A little girl from Texas who was removed from the womb at 23 weeks for surgery and then placed back in her mother’s womb is being called nothing short of a miracle.
Early in her pregnancy, Margaret Boemer received some scary news about her baby.
“They saw something on the scan, and the doctor came in and told us that there was something seriously wrong with our baby and that she had a sacrococcygeal teratoma,” Boemer said in an interview shared by Texas Children’s Hospital. “And it was very shocking and scary, because we didn’t know what that long word meant or what diagnosis that would bring.”
Sacrococcygeal teratoma is a tumor that develops before birth and grows from a baby’s tailbone, CNN reported.
Surgeon Darrell Cass said that when babies are born with SCT, it is almost always fixable. When they see it on a fetus, it is a much more serious matter.
A checkup at 23 weeks revealed that baby Lynlee was going into heart failure. There was no choice left but to try fetal surgery.
“We knew that if we didn’t choose the option of emergency surgery that night, that within a day or so she would pass,” said Boemer.
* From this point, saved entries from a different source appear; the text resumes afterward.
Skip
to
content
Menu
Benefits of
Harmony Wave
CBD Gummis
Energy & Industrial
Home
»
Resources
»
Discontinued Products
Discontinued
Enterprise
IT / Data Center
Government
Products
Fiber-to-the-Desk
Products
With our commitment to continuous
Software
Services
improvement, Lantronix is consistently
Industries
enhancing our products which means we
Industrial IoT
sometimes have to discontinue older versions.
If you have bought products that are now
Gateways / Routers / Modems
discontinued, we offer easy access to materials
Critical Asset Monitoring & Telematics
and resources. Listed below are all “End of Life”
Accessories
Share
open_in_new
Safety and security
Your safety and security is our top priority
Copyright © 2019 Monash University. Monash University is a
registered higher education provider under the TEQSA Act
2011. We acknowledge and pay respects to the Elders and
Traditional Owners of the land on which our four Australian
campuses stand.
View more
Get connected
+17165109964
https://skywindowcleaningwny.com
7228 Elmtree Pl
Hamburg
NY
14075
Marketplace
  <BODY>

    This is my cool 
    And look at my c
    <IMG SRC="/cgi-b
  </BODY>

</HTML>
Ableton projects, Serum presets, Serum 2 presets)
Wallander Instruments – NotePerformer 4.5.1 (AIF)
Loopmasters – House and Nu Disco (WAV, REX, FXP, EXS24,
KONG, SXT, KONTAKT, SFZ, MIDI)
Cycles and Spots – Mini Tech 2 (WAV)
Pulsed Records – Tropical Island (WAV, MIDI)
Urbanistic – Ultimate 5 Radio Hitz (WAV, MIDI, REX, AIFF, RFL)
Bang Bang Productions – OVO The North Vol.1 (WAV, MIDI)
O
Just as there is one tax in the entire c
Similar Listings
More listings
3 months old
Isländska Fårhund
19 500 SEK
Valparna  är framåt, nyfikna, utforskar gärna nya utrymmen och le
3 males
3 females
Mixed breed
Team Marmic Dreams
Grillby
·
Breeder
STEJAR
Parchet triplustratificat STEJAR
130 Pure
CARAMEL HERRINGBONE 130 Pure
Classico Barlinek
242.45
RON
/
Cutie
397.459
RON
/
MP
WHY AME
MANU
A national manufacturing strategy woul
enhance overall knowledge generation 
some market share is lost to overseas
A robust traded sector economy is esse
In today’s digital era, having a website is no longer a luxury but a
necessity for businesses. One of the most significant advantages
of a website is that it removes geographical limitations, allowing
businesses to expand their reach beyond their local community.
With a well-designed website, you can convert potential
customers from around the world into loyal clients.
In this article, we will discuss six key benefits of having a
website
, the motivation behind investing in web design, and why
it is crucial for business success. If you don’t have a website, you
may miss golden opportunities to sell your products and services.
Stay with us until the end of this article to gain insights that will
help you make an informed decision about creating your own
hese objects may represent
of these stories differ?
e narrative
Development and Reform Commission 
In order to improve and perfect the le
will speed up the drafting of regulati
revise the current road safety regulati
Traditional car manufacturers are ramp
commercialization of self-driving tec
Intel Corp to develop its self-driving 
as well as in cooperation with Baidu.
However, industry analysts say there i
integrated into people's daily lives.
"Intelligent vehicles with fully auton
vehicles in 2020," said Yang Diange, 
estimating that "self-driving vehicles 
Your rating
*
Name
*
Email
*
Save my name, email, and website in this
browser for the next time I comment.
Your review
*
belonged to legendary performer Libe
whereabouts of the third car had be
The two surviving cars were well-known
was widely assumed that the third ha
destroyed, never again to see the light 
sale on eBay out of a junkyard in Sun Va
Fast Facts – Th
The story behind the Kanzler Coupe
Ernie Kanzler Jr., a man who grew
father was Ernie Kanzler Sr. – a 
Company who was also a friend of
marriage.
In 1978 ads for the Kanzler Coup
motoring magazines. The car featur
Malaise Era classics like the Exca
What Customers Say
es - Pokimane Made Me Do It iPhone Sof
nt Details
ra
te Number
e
During the surgery, Lynlee was removed from her mother’s womb, the tumor was removed from her spine, then she was placed back in her mother’s womb.
She remained there until she was born via C-section at a healthy 36 weeks.
“It was her second birth basically,” Boemer said. “It was a relief to finally see her and to see that she had made it through after the open fetal surgery her heart had time to heal while I was still pregnant with her so she has no heart issues now and is just doing amazing.”